What is being asked: Copy each line that includes the string "courses" from the material into your answer.

Available records:
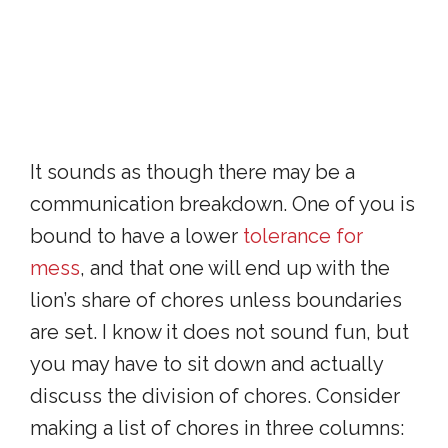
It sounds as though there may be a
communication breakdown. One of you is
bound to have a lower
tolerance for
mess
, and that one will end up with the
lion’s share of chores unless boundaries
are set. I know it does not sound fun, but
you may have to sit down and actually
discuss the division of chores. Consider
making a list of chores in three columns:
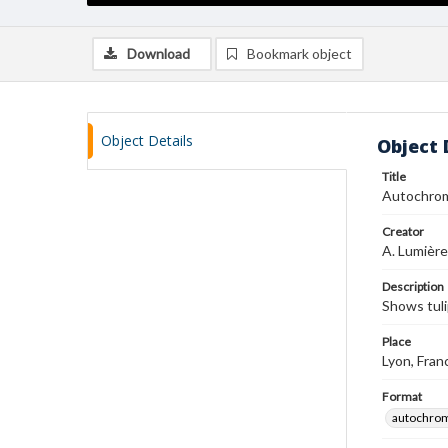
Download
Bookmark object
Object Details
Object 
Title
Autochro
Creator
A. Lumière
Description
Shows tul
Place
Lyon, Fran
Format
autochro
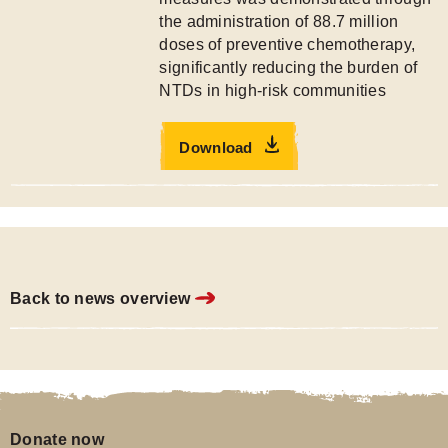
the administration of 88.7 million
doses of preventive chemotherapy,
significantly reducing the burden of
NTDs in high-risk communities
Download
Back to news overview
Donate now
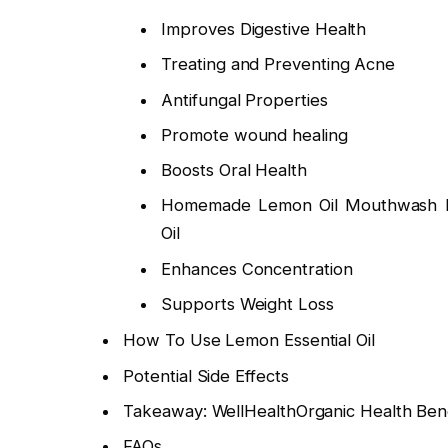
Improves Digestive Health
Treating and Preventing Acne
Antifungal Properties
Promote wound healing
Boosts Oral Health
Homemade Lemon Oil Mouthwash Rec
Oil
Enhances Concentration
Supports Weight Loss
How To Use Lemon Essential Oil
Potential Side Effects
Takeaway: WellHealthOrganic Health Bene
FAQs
* * *
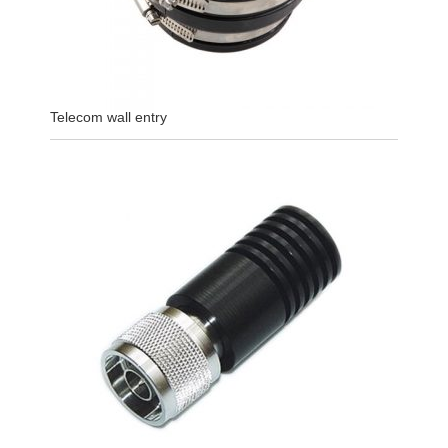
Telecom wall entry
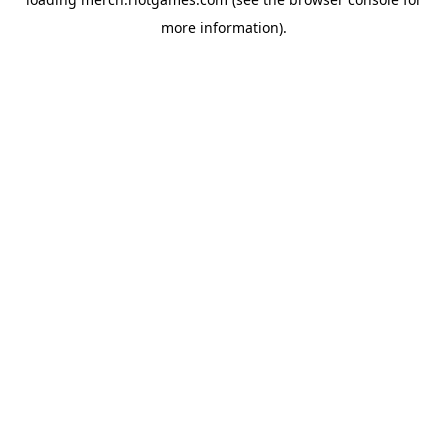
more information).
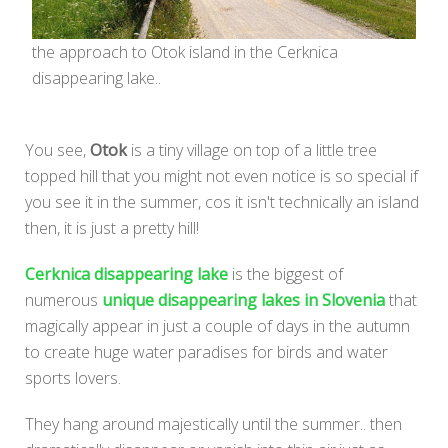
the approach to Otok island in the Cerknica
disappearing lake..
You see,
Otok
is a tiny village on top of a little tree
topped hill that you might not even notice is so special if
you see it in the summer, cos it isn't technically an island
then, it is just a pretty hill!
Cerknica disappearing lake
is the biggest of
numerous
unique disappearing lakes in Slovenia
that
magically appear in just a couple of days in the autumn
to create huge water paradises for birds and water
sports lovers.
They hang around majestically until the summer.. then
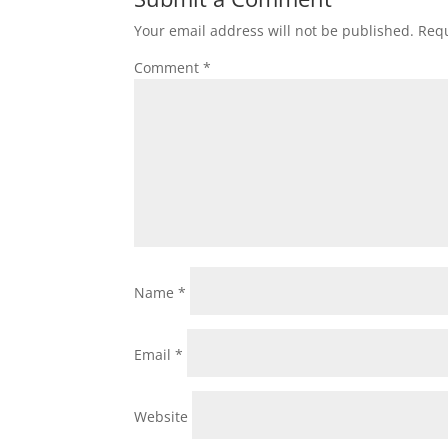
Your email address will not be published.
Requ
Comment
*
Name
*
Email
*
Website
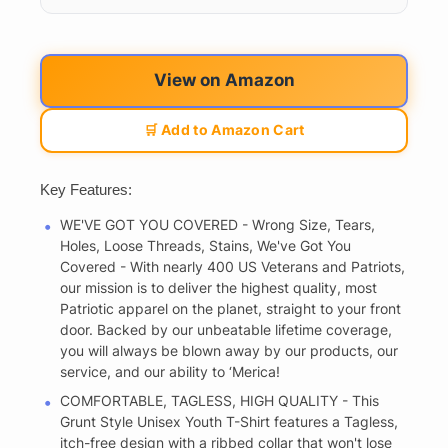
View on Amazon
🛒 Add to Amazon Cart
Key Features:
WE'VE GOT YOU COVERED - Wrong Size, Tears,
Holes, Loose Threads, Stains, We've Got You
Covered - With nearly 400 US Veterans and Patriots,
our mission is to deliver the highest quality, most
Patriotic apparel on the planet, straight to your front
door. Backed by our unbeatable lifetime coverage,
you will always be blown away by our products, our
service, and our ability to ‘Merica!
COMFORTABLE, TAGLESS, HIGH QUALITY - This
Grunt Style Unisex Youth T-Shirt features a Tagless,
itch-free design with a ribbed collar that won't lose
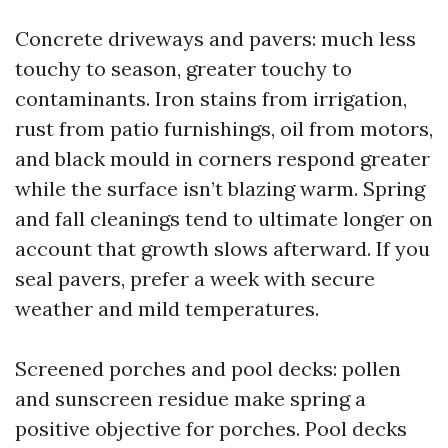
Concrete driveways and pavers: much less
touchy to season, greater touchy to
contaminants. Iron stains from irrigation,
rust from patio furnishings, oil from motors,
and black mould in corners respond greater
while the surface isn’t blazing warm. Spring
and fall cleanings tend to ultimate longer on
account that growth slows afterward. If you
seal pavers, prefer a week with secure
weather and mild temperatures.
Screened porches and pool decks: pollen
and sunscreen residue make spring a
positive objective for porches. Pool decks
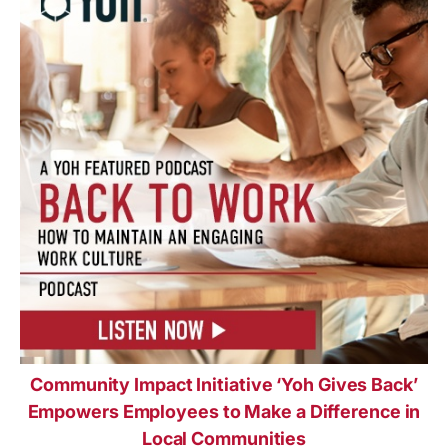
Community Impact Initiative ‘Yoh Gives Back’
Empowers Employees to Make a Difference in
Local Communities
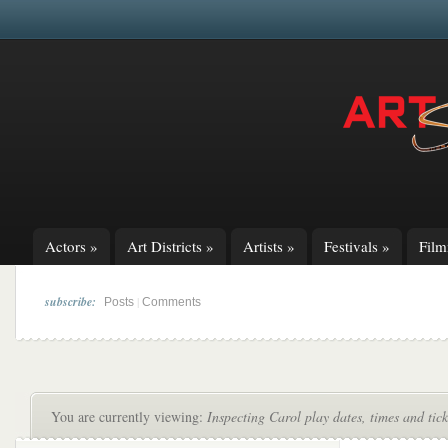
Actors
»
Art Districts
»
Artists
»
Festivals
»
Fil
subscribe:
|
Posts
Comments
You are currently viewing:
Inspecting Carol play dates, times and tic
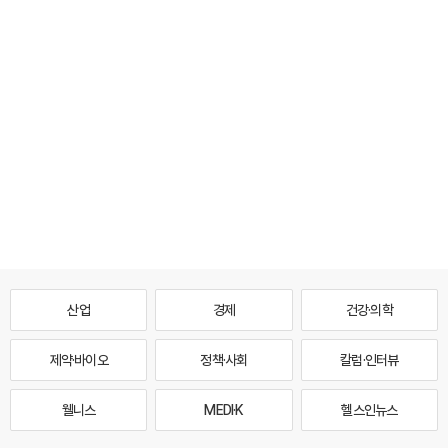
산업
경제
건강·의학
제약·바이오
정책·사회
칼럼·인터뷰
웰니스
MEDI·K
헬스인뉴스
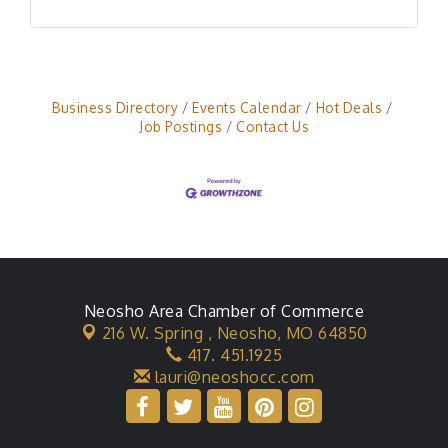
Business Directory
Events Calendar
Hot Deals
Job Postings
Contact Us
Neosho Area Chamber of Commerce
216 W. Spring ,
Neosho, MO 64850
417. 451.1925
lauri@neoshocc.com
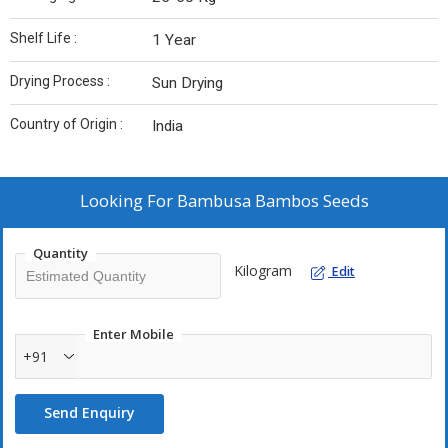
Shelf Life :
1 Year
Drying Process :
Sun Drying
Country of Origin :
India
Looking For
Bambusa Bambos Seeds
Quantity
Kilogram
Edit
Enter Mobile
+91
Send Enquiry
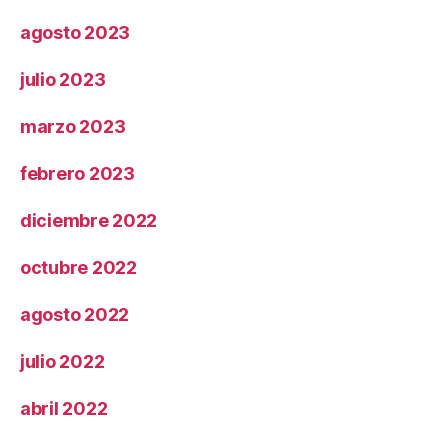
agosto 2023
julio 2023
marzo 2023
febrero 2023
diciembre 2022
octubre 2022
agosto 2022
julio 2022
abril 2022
---
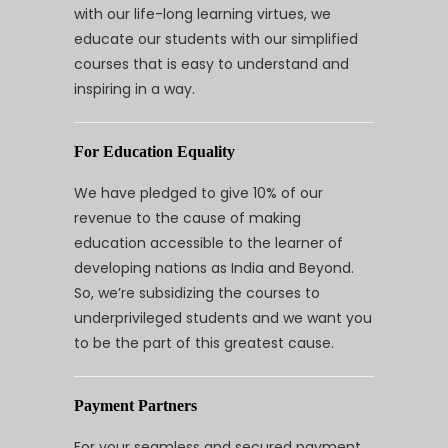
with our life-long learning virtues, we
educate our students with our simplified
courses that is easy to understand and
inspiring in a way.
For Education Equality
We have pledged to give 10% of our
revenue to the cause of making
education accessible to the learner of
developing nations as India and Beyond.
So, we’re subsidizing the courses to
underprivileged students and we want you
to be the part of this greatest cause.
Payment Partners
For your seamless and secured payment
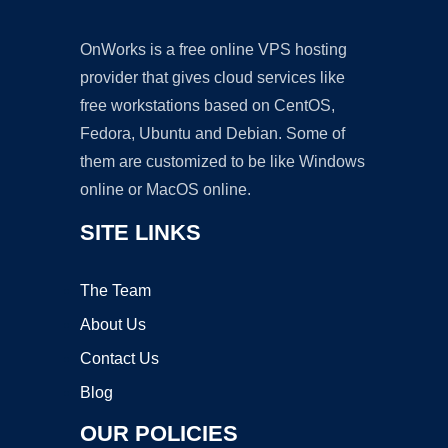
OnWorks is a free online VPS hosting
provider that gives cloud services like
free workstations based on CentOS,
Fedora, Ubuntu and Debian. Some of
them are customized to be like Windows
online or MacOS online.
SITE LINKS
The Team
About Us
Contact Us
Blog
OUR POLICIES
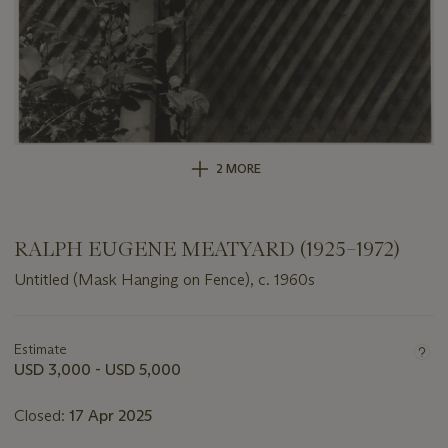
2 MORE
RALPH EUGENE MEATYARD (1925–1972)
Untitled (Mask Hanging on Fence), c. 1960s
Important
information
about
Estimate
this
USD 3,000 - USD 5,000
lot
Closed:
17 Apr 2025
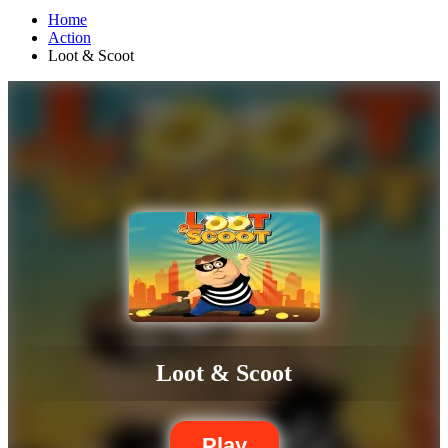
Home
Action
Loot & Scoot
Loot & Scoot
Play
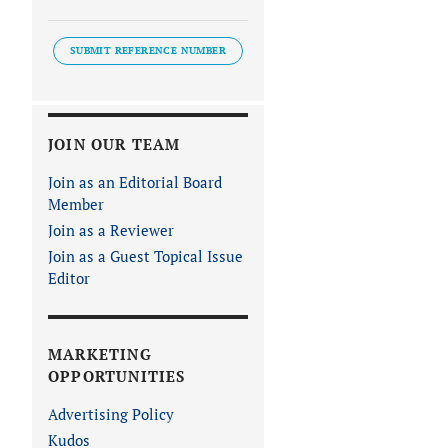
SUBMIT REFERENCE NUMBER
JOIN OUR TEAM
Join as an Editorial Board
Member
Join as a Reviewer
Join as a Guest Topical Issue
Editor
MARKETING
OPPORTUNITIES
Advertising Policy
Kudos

Answer to the exercise:
courses that is easy to understand and
So, we’re subsidizing the courses to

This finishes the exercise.